Buck Monaghan was shaking his head. “They did check—I have the case files back at my office, you can look at them sometime—there wasn’t anything on Michael Platte to say that he’d had sex that night with anybody. I think I can see where you’re going with this. The misidentification of the body affects more than the misidentification of the body.”

Gregor nodded. “You’ve got two bodies. I take it they weren’t in the same room.”

“They weren’t even close,” Buck Monaghan said. “Michael Platte’s body was in the pool room, and in the pool. Directly in it. In the water. And he’d gone into the water alive, because he bled into that pool for hours. The water was full of blood. The other body was in the locker room—”

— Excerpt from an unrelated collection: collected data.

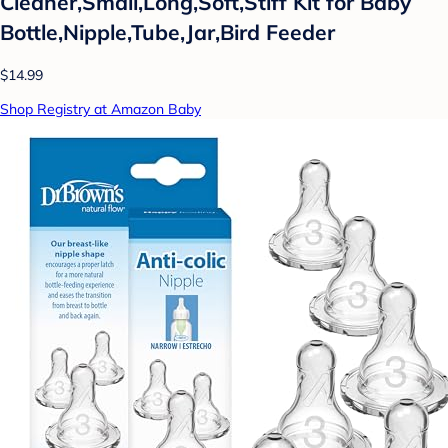
Cleaner,Small,Long,Soft,Stiff Kit for Baby
Bottle,Nipple,Tube,Jar,Bird Feeder
$14.99
Shop Registry at Amazon Baby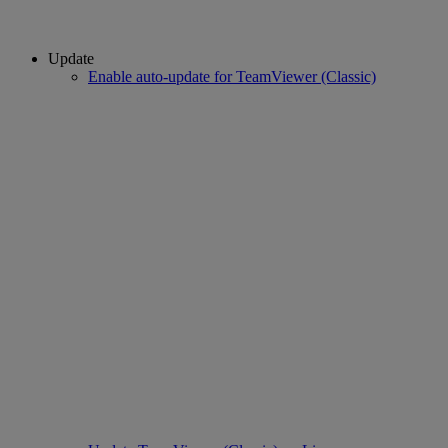
Update
Enable auto-update for TeamViewer (Classic)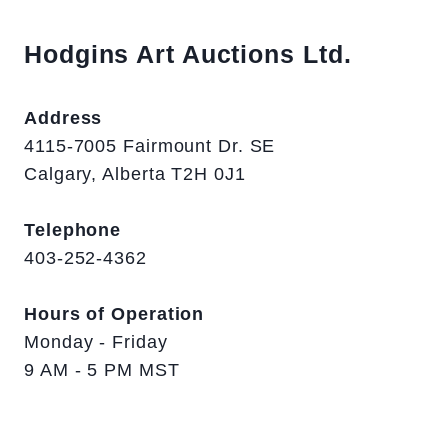
Hodgins Art Auctions Ltd.
Address
4115-7005 Fairmount Dr. SE
Calgary, Alberta T2H 0J1
Telephone
403-252-4362
Hours of Operation
Monday - Friday
9 AM - 5 PM MST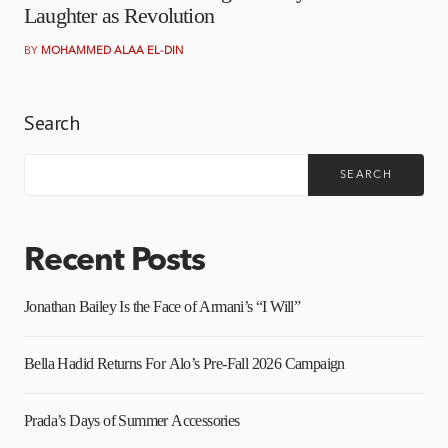
Laughter as Revolution
BY
MOHAMMED ALAA EL-DIN
Search
SEARCH
Recent Posts
Jonathan Bailey Is the Face of Armani’s “I Will”
Bella Hadid Returns For Alo’s Pre-Fall 2026 Campaign
Prada’s Days of Summer Accessories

“The men’s locker room or the women’s locker room?” Gregor asked. “Or is there only one of them?”

“Oh, there are two,” Larry Farmer said. “And now that you mention it, that’s odd. The other body was in the women’s locker room. But it was the body of a man. So what was it doing in the women’s locker room?”

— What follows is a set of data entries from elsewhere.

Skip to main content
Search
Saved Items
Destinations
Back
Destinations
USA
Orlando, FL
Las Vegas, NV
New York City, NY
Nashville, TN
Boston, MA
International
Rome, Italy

“Let’s worry about that later,” Gregor said. “What I want to know now is how close that locker room was to the pool.”

“It was close enough,” Buck Monaghan said. “It’s across a big foyer with a trophy display case in it, but the display case didn’t have much in the way of trophies. Or maybe any. I’ve got some pictures of it. It got partially destroyed in the fire. You had to cross that foyer to get from the pool to the locker rooms and back again. It wasn’t too far but it wasn’t right there, if you know what I mean. I remember thinking it was a silly way to design a pool facility.”

“It sounds like it,” Gregor said, “but what bothers me is this. What evidence do you have that these two people died at the same time?”

“What?” Ken Bairn said.

“Well, as far as I can see,” Gregor said, “there’s no reason to assume that these two people ever met each other, never mind that they were killed together for the same reason. It’s different if you assume that what you’ve got is the wife and her lover, because then it makes sense that they’d be there together. And it makes sense that somebody, certainly the husband, might come along, find them engaged in sex, and have at them. After that, the circumstances are rather elaborate but they’re not out of the question. The guy finds himself with two corpses and tries to cover his tracks. He hauls one body across the foyer, lets the other one drown where it is and then sets the fire. There would be a few problems, but you could solve practically all of them by assuming that the murder was planned.”

“I thought you just said that the murder was not planned,” Buck Monaghan said. “I thought you said he came in and found them in a tryst—”

“Yes,” Gregor said, “but he wouldn’t have had to go there and find them unexpectedly. He could have known the tryst was about to take place and gone there deliberately. With a plan, as I said. That way, he would have brought an accelerant with him. I’m making a sloppy job of this, but you must see what I mean. If you assume that what you’ve got are the bodies of Michael Platte and Martha Heydreich, then you can make everything else fit. But once you assume that the bodies you’ve got are not Michael Platte and Martha Heydreich everything starts to come apart, and not just the case against Arthur Heydreich.”

“We had noticed that,” Ken Bairn said sardonically. “That’s why you’re here.”

“I know,” Gregor said. “It’s just begun to occur to me, however, just how much of a tangle this all is. You have two bodies, one of which you can’t identify. They’re not in the same room, and you have no way to tell if they’ve both been killed in the same way. Or have you?”

“No,” Larry Farmer said.

“Which means you also have no way to tell if they were both killed at the same time,” Gregor said. “One of them was left perfectly recognizable and, at the time, not even dead in a swimming pool, which sounds like the work of panic. The other was found so completely disfigured and so completely stripped of identifying articles that there was no clue as to identity, which sounds like the work of not only careful planning, but emotionless planning. You’ve got a possible motive for the murder of one of them, but no idea what the motive might be for the murder of the other. You have, in fact, no evidence at all that these two murders are in any way connected to each other.”